Une économie pauvre en carbone mais riche en emploi ?
Par Gregoire Macqueron le dimanche, décembre 14 2008, 23:12 - Milieu professionel & Emploi - Lien permanent
Synthèse
C’est en tout cas ce qu’annonce rapport du WWF. Selon ce rapport,
une économie française « verte », qui s’orienterait vers une réduction
des émissions de CO2 de 30% en 2020 (base : 1990), permettrait de
gagner 680 000 emplois (solde comprenant la destruction d’emploi dans
les secteurs fortement émetteur de carbone).
Le plus grand gisement d’emploi se trouve dans l’investissement en
faveur de l’efficacité énergétique (560 000 emplois), puis dans la
production d’énergie renouvelable (ENR) (316 000). Les destructions
concerneraient 140 000 emplois dans les énergies « conventionnelles »
(pétrole, gaz, charbon) et 110 000 dans l’automobile. En effet, les
secteurs énergivores sont plus pauvres en emplois que ceux des ENR et
de l’efficacité énergétique.
D’autre part, cette politique d’efficacité énergétique se traduirait
par une réduction de la facture des ménages pour ce poste, et donc par
une augmentation du pouvoir d’achat. D’où un gain de consommation et
une création de 48 000 emplois supplémentaires.
Les hypothèses de ce rapport se basent sur le scénario négaWatt et sur un baril de pétrole à 100 $ en 2020.
Réflexions
Une transition vers une économie verte, un « new deal » écologique semble donc possible et même profitable.
D’ailleurs, en septembre 2008, Le Monde publiait déjà un article sur ce sujet (L. Caramel, 26/09/08). Il révélait que l’Organisation Internationale du Travail (OIT) venait de sortir un rapport sur l’emploi vert (le 24/09/08) à l’horizon 2030 sur le potentiel de l’économie verte. Selon ce rapport, le bilan de la transition serait positif. L’OIT y déclarait qu’une « économie pauvre en carbone n’est pas un danger pour l’emploi ». C’est ce qu’appelle de tous ses vœux l’association négawatt, qui prône une politique énergétique basée sur l’efficacité, la sobriété et les énergies renouvelables.
Crédit illustration: négaWatt
Les bénéfices y seraient multiples : économique et social, comme le montre les arguments développés par le WWF, géostratégique (indépendance énergétique), technologique (préparation au peak oil et à l’après-pétrole) et environnemental (changement climatique). Il semble d’ailleurs que l’État de la Californie l’ait bien compris.
Ce rapport démonte donc l’argument utilisé par certains États pour ne pas s’engager dans la lutte contre les émissions de gaz à effet de serre. Le WWF effectue ici une piqure de rappel envers les pays qui prétexte la crise économique actuelle pour ne pas maintenir d’objectif ambitieux à la conférence de Poznan.

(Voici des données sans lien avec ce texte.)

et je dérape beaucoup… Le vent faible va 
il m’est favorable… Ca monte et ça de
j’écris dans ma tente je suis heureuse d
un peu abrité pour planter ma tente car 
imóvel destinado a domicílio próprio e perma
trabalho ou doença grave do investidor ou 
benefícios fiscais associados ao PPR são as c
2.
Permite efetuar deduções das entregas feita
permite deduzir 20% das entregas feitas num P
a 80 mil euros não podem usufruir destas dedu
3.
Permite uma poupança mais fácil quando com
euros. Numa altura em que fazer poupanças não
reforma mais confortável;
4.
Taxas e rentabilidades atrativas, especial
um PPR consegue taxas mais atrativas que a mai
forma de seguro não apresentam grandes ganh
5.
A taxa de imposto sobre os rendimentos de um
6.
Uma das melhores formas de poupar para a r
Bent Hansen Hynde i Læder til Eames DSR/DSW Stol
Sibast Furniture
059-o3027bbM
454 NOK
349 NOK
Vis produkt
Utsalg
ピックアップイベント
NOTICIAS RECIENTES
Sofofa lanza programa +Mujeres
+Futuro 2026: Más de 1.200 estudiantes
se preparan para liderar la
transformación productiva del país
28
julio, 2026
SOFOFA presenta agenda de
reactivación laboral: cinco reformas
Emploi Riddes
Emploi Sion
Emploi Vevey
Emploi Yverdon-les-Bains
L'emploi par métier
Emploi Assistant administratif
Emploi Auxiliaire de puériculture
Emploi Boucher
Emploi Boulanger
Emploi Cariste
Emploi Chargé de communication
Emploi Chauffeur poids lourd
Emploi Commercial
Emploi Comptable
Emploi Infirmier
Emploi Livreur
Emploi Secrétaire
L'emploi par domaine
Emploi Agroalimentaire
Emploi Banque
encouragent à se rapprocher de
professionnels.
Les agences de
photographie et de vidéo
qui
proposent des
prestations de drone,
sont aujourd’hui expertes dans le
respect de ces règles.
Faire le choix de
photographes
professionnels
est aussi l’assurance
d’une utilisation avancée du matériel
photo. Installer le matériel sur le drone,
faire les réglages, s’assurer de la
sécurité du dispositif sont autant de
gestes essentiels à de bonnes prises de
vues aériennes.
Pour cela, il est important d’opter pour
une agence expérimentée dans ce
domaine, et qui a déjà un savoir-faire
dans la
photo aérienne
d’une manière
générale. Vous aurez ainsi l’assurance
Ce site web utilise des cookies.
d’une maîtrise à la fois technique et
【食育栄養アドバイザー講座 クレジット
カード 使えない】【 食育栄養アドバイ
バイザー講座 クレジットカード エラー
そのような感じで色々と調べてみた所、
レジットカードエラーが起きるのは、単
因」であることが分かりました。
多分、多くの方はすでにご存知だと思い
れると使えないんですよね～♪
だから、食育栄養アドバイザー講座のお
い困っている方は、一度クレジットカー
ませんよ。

Cependant, tout n’est pas rose dans cette transition verte.
Il existe de mauvaises pratiques dans certains secteurs de l’économie « verte ». L’OIT pointe du doigt les secteurs du recyclage et des agro-carburants, par exemple. La sécurité des travailleurs et le respect de l’environnement n’y sont pas toujours réellement pris en compte.
La destruction d’emploi engendrera des situations difficiles pour les employés des secteurs en décroissance. Un programme d’accompagnement devra donc être mis en place pour permettre leur reconversion dans cette nouvelle économie.
Enfin, cette « révolution verte » bute sur deux problèmes : le manque de main d’œuvre qualifiée et le financement. Il y a par exemple un déficit de candidats dans les métiers de la gestion des eaux ou des déchets. Par ailleurs, la crise actuelle amplifie ce dernier problème. Pourtant, comme l’a suggéré un professeur de l’Université du Massachusetts à M. W. Bush, les ENR qui représentent actuellement 2,3 millions d’emplois pourraient atteindre les 20 millions en 2030. L’efficacité énergétique peut atteindre les 2 à 3,5 millions.
Chiffres marquants
680 000 emplois pour moins 30% de CO2 en 2020.
La répartition des emplois « verts » serait :
- ENR : 35%
- Transport en commun : 35%
- Résidentiel et tertiaires (bâtiment) : 28%
- Électroménager : 2%
Actuellement, l’économie verte concerne environ 100 millions d’emplois sur les 3 milliards d’actifs.
Le marché des produits et services environnementaux : 1370 milliards de $ / an.
Chiffre d’affaire des « Green Tech » : 148 milliards $ (croissance de 60% en un an !).
Source :
H. Huteau, 26/11/08. Moins de CO2 pour plus d’emplois ?, Novéthic [disponible en ligne à http://www.novethic.fr]
Le Monde (L. Caramel), 26/09/08. L’économie « verte » promet des millions d’emplois.